En Tunisie le printemps continue au cinéma ?

Le Billet culturel par Mathilde Serrell
Si la colère sociale gronde, le cinéma continue de porter des espoirs de changements 7 ans après la chute de Ben Ali.





Photo de Mariam Al Ferjani, dans le film "La Belle et la Meute" Crédits : Jour2fête / Allociné

Si la colère sociale gronde face au chômage, à la corruption et aux restrictions budgétaires en Tunisie, le cinéma continue de porter des espoirs de changements 7 ans après la chute de Ben Ali.   
En ce moment, événement inédit, le premier festival de cinéma queer du monde arabe se tient justement à Tunis, jusqu’au 18 janvier. Le « Mawjoudin queer festival ». Organisé par l’association du même nom « Mawjoudin », qui est née après la révolution de 2011. 
Comme « Chouf » ou « Shams » d’autre associations engagées contre le sexisme et l’homophobie en Tunisie, et pour les droits des personnes LGBTQI (lesbiennes, gays, bisexuelles, transexuelles, queers et intersexes). « Mawjoudin » a obtenu son statut légal d’association en 2015, et organisait jusqu’ici des projections et débats dans son club de cinéma « cinexist ». 
Là c’est donc la première fois que se monte en Tunisie, un festival autour de films qui traitent des identités de genre et des orientations sexuelles non-normatives. Une petite révolution du reste impensable du temps de Ben Ali. Un espace de débats aussi, pour trouver les moyens de se faire entendre sur la scène publique. Un des objectifs : déclencher une évolution juridique dans un pays où l’homosexualité peut encore valoir jusqu’à 3 ans d’emprisonnement. 
L’événement se déroule dans une certaine discrétion, et les lieux des manifestations sont annoncés par le bouche à oreille, mais l’élan lui se veut national. Et surtout pas déconnecté du reste territoire. Contre ce cliché, d’un mouvement bourgeois réservé à la banlieue nord de Tunis, « Mawjoudin » avait organisé une campagne « Ici aussi, l’homosexualité existe », coming out collectif où chacun participait avec des photos, le nom de sa ville et le hashtag #Mawjoudin. 
Au vrai, si le soulèvement actuel et une initiative comme celle de Mawjoudin n’ont en apparence rien à voir, on aurait peut-être tort de mettre leurs revendications sur deux planètes totalement distinctes. Sur son site l’association réclame « une société qui fait la promotion de l’intégrité, de la dignité et qui célèbre la différence ». Si l’intégrité est mentionnée, c’est que le système de corruption est lui aussi dénoncé comme le cadre où prospère les discriminations.  À travers le cinéma encore, c’est un film comme « la belle et la meute » de la réalisatrice tunisienne Kaouther Ben Hania qui fait aussi ce lien. Présenté à Cannes dans la catégorie  « un certain regard » et sorti en novembre en Tunisie, il transposait l’histoire vraie de Mariam, violée par deux policiers, et engagée dans une lutte contre une administration hospitalière et policière où ses interlocuteurs hommes ou femmes tentent d’étouffer sa plainte et retourne l’accusation contre elle.

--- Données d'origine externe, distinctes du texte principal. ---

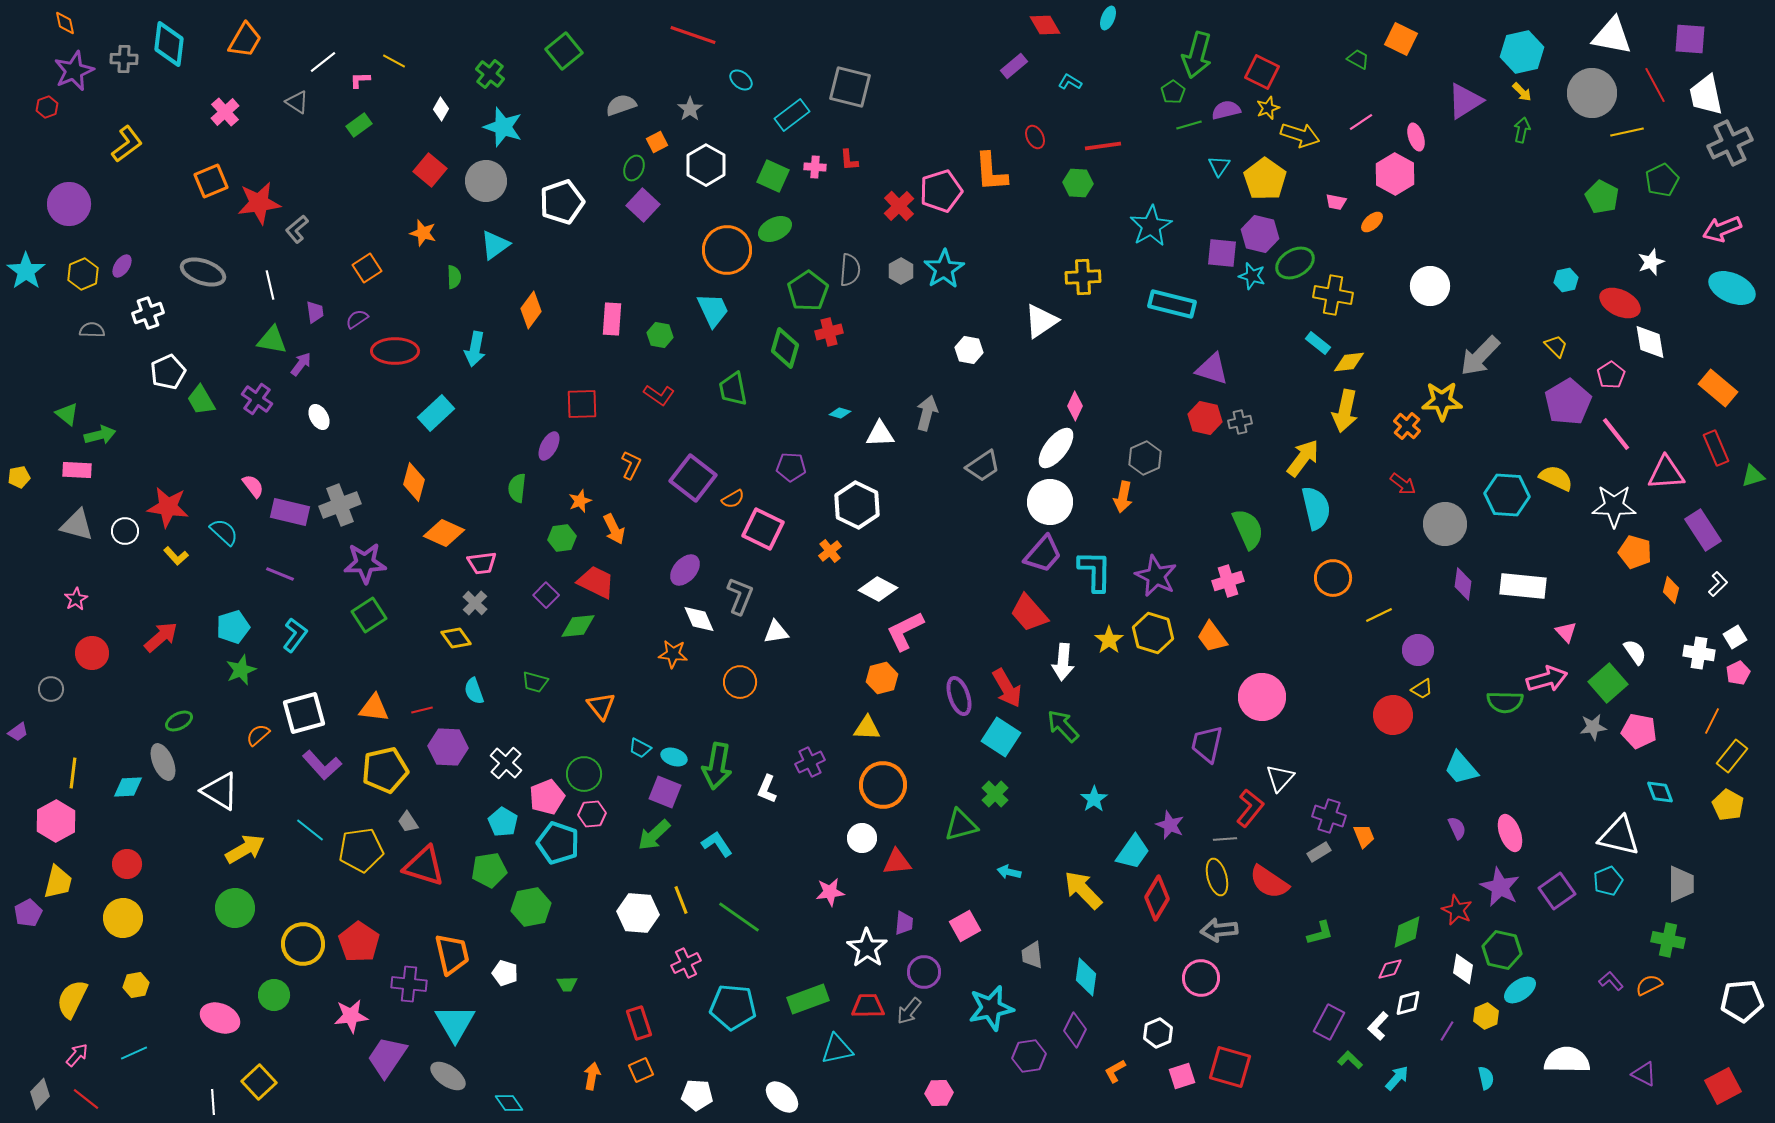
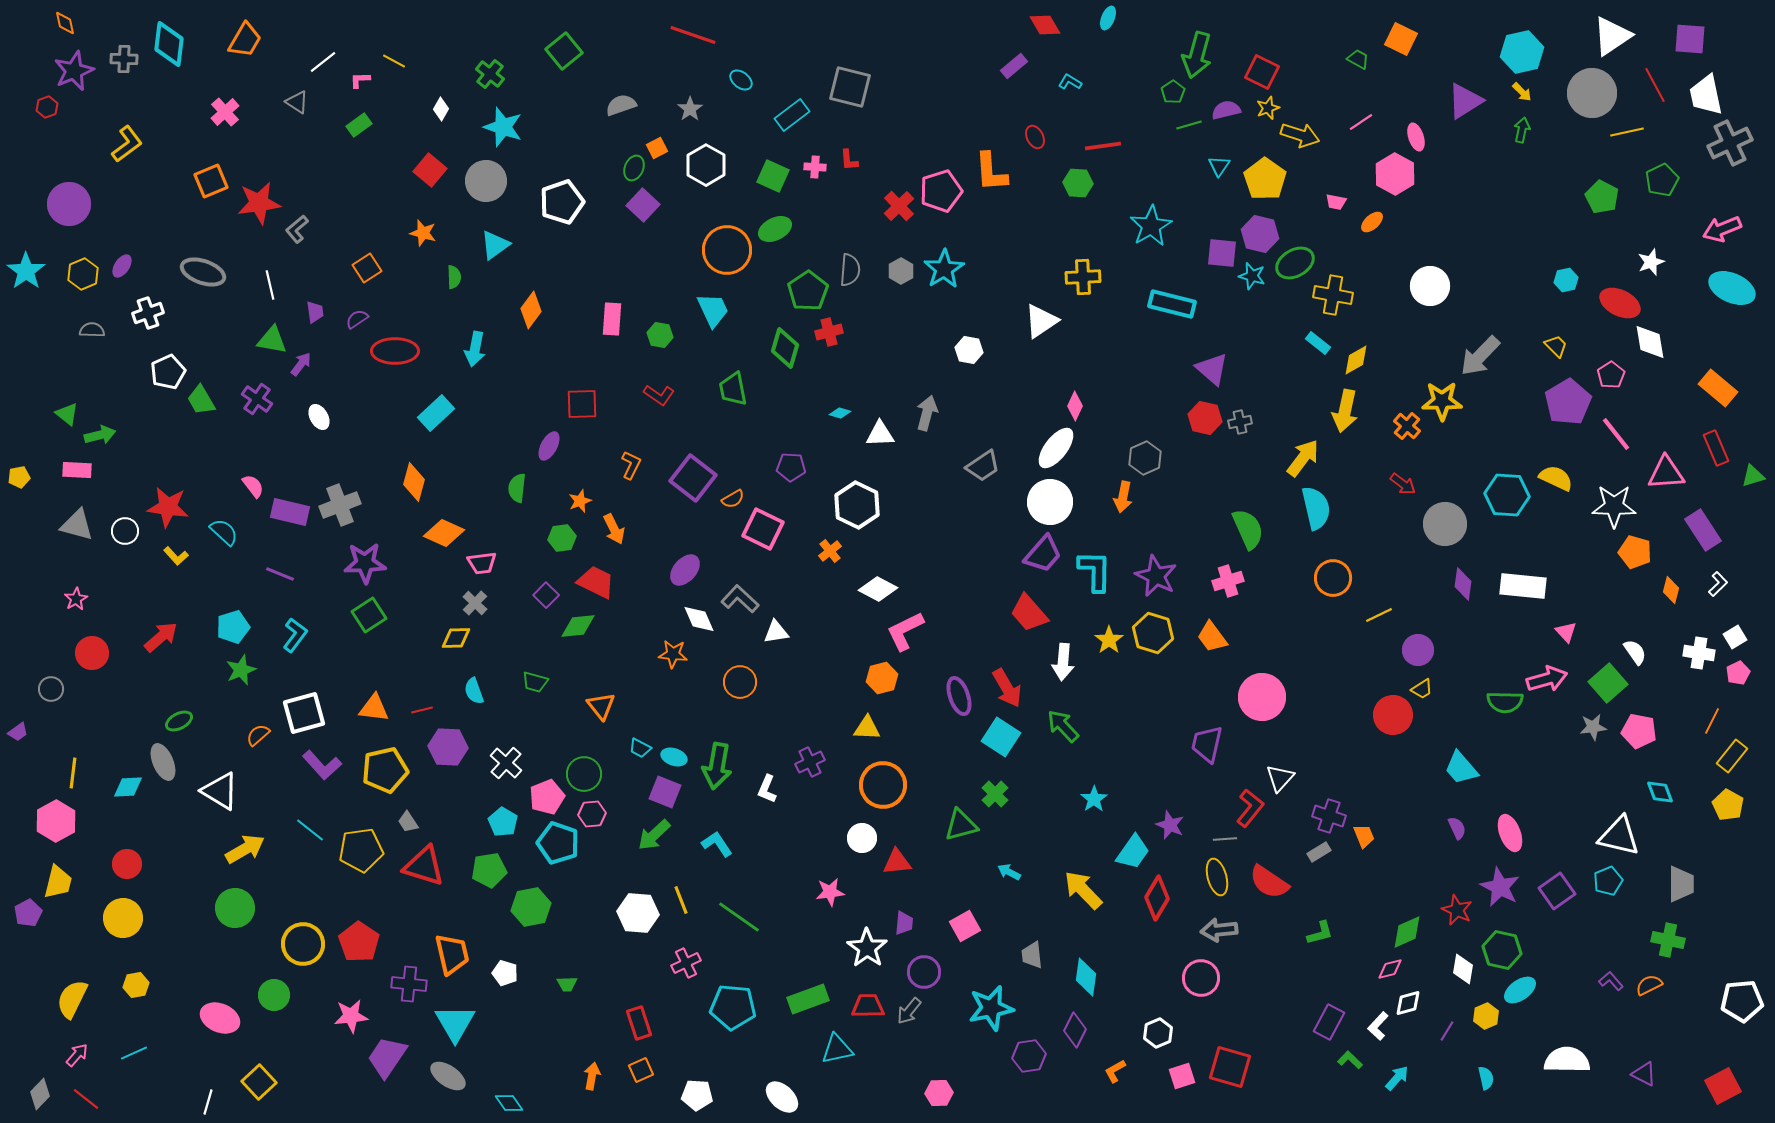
white triangle at (1612, 36): rotated 45 degrees counterclockwise
orange square at (657, 142): moved 6 px down
yellow diamond at (1349, 362): moved 7 px right, 2 px up; rotated 24 degrees counterclockwise
purple triangle at (1212, 369): rotated 24 degrees clockwise
gray L-shape at (740, 596): moved 3 px down; rotated 69 degrees counterclockwise
yellow diamond at (456, 638): rotated 56 degrees counterclockwise
cyan arrow at (1009, 872): rotated 15 degrees clockwise
white line at (213, 1102): moved 5 px left; rotated 20 degrees clockwise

Dans « la belle et la meute », et dans ces extraits à l’hôpital et au commissariat, on ne voit pas une opposition de genre, mais comme le dit la réalisatrice « des hommes et des femmes oppressés ou corrompus par des fonctionnements très hiérarchiques qui perpétuent des situations injustes », elle ajoute « lorsque tout un système est corrompu, il devient très difficile pour l’homme ou la femme intègre de résister ». Certes les choses changent, le film est d’ailleurs en partie financé par le Ministère de la Culture, et dans la vie les auteurs du viol ont été condamnés à 7 ans de prison, puis 15 ans en appel, mais pas assez.

En finir avec la permanence d’une administration de l’ancien régime, c’est ce qui se lit sur les écrans et dans la rue.